======== Records for this exercise ========

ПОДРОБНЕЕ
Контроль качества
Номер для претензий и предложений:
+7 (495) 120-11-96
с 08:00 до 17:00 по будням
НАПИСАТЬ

========

> [Description of the task] Your answer must be the full set of records above, reproduced exactly.

> [Task answer]
ПОДРОБНЕЕ
Контроль качества
Номер для претензий и предложений:
+7 (495) 120-11-96
с 08:00 до 17:00 по будням
НАПИСАТЬ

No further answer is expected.